Wankpiphany

I admit I had something far more philosophical in mind this morning, when I thought about writing this post. But waxing philosophically about an orgasm seems very unlike me.

It was a good orgasm though. A fucking great one, to be honest. How could it not be? I had been spending most of the night horning myself up with just too much Michael Fassbender pictures. I wrote the Azazeal poem in a fit of raging lust. Pretty sure some other stuff made me horny too, but I can’t remember. I think I was flirting with someone again. Sidenote, I get incredibly bawdy the later it gets. Promising stuff for next week at Erotic Meet.

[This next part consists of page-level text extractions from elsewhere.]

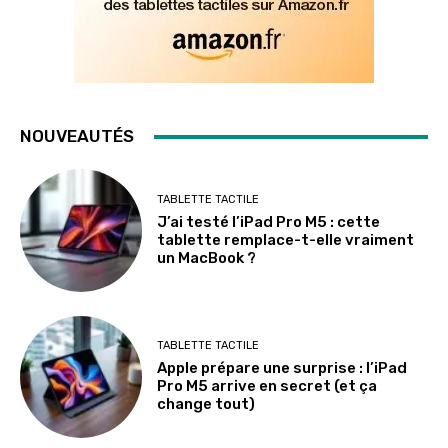
NOUVEAUTÉS
TABLETTE TACTILE
J’ai testé l’iPad Pro M5 : cette
tablette remplace-t-elle vraiment
un MacBook ?
TABLETTE TACTILE
Apple prépare une surprise : l’iPad
Pro M5 arrive en secret (et ça
change tout)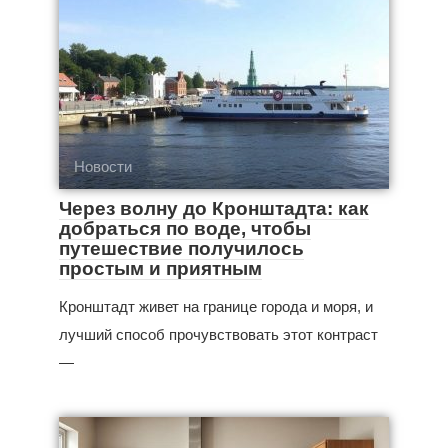
Новости
Через волну до Кронштадта: как
добраться по воде, чтобы
путешествие получилось
простым и приятным
Кронштадт живет на границе города и моря, и
лучший способ прочувствовать этот контраст
—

Anyway, I sauntered upstairs, ready for my usual bout of multitasking at night. Mission: to watch Michael Palin’s (yes, still him. I’ve got enough of his stuff to last me two months.) Hemingway Adventure whilst successfully bringing myself to orgasm with the… pink.. thingy.

(Spoiler: I did. Twice.)

I forgot how loud the pink thingy was when I turned it on. I had to fight the urge to fuck myself with it and let it rest on my clit for a while. Holy mother of all kinds of everything, that was some kind of pleasure. I squirmed and writhed and get this… I giggled! I had a massive sharky grin on my face and giggled my way through it. It was the most joyful wank I have ever had. I partly blame Fass and his bastard-sharkface-get-in-my-vagina-now grin. The other part is just my utter excitement at the joy that is Erotic Meet next week. I want to snog everyone and maybe actually touch something this time? Boobiehug? Crotchgrab? Possibly both?

Anyway, back to last night.

I eventually did go pants off (I mostly masturbate with my pants on) and inserted the pink thingy. Combine that with frigging that spot just above my clit… and I just exploded. Right, boom. No Jilly. She has died and gone to post-orgasmic heaven.

She did revive long enough to die again and go to that special place called double post-orgasmic heaven.

In all seriousness, the second one was so deep and quick, it rendered me motionless for a fair few minutes. I lay there with my pants off, clutching TPT (the pink thingy), smiling like a moron. It was the best orgasm I ever had twice.

It inspired me to this piece of nonsense, which I swear sounded better when I wrote it. The soulless bit was me thinking that my soul had actually evacuated from my body from the sheer force of the orgasm.

Let me be soulless

Let me lie with acheing bones and throbbing cunt.

For tonight, I have laughed and cried….

and finally seen the stars.

 

This is kind of overreacted, in hindsight. But it was a pretty damn good orgasm though. Twice. And my cunt did throb for a good five minutes after.

Yep, Saturday mornings. Not just for watching cartoons anymore.